What I learned wiring JSON-LD structured data audits into a post-deploy CI step

#webdev #githubactions #astro #tutorial

The conclusion first: JSON-LD structured data is one of those things that can vanish from your site without breaking anything visible. The Astro build succeeds. The Cloudflare Pages deploy completes. The page renders fine in a browser. But inside the <script type="application/ld+json"> block — what Googlebot reads to decide whether your page qualifies for rich results — something went wrong, and you won't know until Search Console flags it weeks later.

I added a post-deploy audit step to my CI pipeline that finds this in under 60 seconds. Here's how the script works, what it found on first run, and where the approach falls short.

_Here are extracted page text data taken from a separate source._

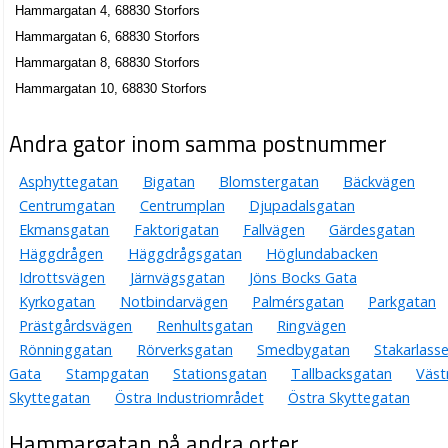
Hammargatan 4, 68830 Storfors
Hammargatan 6, 68830 Storfors
Hammargatan 8, 68830 Storfors
Hammargatan 10, 68830 Storfors
Andra gator inom samma postnummer
Asphyttegatan
Bigatan
Blomstergatan
Bäckvägen
Centrumgatan
Centrumplan
Djupadalsgatan
Ekmansgatan
Faktorigatan
Fallvägen
Gärdesgatan
Häggdrågen
Häggdrågsgatan
Höglundabacken
Idrottsvägen
Järnvägsgatan
Jöns Bocks Gata
Kyrkogatan
Notbindarvägen
Palmérsgatan
Parkgatan
Prästgårdsvägen
Renhultsgatan
Ringvägen
Rönninggatan
Rörverksgatan
Smedbygatan
Stakarlass
Gata
Stampgatan
Stationsgatan
Tallbacksgatan
Väst
Skyttegatan
Östra Industriområdet
Östra Skyttegatan
Hammargatan på andra orter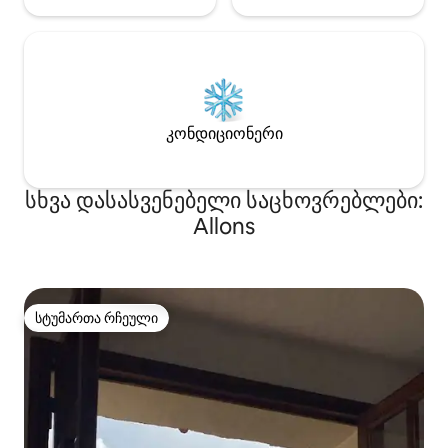
კონდიციონერი
სხვა დასასვენებელი საცხოვრებლები:
Allons
სტუმართა რჩეული
სტუმართა რჩეული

Why structured data breaks silently in Astro SSG

My three directory sites — aiappdex.com, findindiegame.com, ossfind.com — are fully static Astro 5 SSG builds deployed to Cloudflare Pages. Structured data lives in the <head> of each page, injected by layout components. No server-side rendering, no dynamic injection.

The schema types in use:

SoftwareApplication + BreadcrumbList on aiappdex.com model pages
VideoGame + BreadcrumbList on findindiegame.com game pages
ItemList + BreadcrumbList on ossfind.com alternatives pages
WebSite on all homepages

These all come from Astro layout components. When I add a new slot, reorganize the <head>, or extract shared layout logic, the JSON-LD block can disappear. The Astro compiler doesn't validate structured data. The build step doesn't check it. The deploy succeeds. Nothing errors.

This matters especially for static SSG sites where correctness at build time is the only opportunity — there's no server to validate output at runtime. If a template change drops the VideoGame schema from 2,000 game pages, the damage is done by the time the deploy finishes.

I mentioned in a weekly recap that I suspected some pages had malformed FAQ JSON-LD. That was the nudge to actually build the check.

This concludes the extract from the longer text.